• Brief:
Examine each line of the data. Copy the line if it includes the word "Empresária".

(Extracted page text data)
________________
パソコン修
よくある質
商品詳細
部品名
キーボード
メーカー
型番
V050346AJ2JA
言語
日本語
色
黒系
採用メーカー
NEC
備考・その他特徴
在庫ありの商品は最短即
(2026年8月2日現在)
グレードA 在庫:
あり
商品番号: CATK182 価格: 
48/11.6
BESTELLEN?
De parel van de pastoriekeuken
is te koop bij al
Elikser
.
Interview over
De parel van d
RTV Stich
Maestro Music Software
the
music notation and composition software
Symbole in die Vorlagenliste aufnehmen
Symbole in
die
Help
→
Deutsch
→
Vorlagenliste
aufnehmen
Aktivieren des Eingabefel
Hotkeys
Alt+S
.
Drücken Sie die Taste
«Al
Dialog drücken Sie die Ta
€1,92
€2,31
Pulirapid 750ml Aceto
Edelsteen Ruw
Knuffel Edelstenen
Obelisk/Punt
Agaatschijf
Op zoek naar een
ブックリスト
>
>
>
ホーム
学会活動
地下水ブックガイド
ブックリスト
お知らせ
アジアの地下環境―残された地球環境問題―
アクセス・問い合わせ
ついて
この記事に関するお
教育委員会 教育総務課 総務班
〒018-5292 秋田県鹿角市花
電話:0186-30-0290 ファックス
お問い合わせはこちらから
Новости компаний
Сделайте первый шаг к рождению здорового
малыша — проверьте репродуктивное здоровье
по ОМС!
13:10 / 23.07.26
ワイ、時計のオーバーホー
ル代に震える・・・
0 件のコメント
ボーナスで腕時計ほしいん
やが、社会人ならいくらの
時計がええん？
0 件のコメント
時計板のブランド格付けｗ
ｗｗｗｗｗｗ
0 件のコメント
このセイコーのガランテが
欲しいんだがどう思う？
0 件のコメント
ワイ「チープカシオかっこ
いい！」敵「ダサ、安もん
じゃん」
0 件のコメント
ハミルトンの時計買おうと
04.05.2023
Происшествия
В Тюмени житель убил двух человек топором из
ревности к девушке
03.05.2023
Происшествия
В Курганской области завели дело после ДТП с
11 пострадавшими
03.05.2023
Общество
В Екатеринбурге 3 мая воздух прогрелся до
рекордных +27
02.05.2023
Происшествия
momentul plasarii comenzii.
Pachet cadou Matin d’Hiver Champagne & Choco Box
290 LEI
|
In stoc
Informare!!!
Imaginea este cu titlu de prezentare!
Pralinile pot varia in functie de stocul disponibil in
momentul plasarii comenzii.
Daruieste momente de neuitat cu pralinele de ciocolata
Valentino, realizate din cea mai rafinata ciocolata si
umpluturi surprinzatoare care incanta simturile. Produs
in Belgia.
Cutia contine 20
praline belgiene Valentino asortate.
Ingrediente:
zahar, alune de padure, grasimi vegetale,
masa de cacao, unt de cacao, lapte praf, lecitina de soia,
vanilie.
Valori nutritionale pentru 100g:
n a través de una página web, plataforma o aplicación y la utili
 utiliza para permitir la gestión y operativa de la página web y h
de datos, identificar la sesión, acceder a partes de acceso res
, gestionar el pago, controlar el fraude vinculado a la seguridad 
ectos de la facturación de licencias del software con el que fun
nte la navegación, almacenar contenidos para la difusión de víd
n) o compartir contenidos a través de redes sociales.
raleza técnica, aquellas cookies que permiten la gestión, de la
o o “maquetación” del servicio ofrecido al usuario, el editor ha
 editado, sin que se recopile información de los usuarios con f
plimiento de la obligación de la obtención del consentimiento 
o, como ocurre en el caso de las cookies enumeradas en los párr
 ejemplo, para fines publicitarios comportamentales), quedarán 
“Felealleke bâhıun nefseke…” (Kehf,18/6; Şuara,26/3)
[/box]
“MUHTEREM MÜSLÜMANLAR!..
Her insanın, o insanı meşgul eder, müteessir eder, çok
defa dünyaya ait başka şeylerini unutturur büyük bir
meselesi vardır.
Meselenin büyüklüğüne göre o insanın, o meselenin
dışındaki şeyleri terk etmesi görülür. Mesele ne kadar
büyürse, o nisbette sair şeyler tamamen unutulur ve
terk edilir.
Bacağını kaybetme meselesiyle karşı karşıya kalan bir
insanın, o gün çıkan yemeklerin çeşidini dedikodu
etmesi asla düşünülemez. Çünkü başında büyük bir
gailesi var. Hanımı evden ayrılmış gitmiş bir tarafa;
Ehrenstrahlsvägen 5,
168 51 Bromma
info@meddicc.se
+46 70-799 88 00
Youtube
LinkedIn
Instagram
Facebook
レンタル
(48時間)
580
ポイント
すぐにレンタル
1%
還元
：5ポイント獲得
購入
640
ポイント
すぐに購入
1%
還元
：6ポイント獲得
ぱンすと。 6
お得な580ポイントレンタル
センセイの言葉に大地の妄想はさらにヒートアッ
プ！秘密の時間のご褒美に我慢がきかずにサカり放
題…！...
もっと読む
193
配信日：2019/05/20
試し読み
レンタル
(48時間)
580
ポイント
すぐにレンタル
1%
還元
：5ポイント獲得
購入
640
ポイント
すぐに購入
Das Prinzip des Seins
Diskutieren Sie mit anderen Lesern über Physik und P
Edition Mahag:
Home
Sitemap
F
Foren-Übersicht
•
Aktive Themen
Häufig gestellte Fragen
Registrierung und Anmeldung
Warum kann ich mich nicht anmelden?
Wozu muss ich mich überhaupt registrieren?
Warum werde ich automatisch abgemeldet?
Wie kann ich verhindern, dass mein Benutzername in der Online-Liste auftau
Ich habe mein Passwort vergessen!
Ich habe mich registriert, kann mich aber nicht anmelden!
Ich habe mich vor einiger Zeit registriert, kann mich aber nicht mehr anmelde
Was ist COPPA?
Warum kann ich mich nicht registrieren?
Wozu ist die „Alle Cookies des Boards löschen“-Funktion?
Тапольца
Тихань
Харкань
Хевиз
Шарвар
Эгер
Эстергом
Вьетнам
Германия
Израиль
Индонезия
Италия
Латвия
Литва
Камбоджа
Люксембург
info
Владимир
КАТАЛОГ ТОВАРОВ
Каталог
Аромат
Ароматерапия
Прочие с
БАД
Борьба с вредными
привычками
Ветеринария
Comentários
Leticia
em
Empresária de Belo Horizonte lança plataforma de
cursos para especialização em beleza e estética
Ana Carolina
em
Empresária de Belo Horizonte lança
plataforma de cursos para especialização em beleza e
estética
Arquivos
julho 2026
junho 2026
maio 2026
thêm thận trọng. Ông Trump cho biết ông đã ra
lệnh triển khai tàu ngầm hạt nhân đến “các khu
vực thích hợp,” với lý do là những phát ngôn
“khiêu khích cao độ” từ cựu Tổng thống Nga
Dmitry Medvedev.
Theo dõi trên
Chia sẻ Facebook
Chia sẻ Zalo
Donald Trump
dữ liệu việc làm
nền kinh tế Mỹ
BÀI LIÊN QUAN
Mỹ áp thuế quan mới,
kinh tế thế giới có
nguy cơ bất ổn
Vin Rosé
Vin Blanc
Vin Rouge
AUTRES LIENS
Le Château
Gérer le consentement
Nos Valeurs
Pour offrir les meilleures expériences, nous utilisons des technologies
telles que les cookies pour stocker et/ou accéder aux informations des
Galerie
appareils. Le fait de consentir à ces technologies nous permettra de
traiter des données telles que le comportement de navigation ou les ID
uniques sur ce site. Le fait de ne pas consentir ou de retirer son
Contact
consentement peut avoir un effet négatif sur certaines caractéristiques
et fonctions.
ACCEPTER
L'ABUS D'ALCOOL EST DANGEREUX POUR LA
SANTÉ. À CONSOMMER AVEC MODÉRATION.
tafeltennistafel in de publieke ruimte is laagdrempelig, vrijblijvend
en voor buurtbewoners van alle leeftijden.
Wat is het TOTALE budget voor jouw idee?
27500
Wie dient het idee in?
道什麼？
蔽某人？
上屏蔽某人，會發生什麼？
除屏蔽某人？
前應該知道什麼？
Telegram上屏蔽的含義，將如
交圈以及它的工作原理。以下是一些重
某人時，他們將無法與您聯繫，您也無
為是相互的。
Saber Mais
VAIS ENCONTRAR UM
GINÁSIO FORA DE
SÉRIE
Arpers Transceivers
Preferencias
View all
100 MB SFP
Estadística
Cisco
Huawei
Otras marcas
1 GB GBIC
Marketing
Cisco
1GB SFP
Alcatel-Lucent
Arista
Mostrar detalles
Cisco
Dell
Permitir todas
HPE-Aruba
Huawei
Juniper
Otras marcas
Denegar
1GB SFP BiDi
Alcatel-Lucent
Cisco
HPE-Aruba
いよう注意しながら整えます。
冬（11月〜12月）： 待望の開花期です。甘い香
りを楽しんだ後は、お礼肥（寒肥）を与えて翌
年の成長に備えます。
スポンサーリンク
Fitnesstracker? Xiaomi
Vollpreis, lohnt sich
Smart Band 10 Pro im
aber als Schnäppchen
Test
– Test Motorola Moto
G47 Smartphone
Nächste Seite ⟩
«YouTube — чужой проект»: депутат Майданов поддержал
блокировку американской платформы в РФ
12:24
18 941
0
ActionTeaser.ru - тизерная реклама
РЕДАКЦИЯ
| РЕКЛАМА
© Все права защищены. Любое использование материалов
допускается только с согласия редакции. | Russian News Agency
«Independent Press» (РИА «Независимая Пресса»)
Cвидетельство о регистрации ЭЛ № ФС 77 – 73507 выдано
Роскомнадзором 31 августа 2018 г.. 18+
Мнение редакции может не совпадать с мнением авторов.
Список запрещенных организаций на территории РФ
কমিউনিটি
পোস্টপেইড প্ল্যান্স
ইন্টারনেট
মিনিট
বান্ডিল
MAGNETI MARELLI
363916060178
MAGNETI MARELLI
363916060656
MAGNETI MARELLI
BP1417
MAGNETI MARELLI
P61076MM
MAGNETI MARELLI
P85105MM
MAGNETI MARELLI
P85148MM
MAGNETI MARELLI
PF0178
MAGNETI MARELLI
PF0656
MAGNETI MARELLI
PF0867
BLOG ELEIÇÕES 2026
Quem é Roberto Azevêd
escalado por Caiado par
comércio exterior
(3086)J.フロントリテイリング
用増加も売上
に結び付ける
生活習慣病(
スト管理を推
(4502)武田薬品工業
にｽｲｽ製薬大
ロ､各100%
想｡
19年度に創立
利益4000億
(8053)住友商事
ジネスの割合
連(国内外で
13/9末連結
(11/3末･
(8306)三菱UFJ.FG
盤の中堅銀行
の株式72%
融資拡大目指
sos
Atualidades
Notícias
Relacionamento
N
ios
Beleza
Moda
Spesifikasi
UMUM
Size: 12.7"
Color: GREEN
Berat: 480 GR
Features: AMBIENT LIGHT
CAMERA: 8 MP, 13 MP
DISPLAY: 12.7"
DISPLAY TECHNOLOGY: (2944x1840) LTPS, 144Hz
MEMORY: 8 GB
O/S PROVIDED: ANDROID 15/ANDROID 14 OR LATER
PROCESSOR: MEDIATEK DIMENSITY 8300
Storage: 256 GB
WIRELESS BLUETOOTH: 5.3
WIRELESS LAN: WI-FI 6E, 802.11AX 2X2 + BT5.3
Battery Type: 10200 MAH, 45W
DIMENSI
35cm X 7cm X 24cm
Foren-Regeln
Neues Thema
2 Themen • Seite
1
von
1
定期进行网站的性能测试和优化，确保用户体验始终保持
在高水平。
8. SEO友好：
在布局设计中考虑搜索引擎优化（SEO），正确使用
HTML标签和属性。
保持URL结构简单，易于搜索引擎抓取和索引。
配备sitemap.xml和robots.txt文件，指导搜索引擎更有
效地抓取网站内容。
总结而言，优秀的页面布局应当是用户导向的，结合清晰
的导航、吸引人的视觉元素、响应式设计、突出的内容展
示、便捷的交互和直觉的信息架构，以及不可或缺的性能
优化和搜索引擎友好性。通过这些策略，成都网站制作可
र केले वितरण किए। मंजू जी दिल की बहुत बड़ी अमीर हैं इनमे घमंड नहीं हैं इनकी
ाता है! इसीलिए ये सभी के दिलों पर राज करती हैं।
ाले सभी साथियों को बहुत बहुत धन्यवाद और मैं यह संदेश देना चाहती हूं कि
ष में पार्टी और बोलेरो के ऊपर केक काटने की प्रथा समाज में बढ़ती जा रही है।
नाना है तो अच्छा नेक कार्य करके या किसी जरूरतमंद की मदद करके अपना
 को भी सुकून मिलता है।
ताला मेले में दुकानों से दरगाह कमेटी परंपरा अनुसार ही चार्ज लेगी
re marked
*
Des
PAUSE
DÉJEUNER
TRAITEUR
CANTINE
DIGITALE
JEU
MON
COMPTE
________________
• Written reply:
Empresária de Belo Horizonte lança plataforma de
Empresária de Belo Horizonte lança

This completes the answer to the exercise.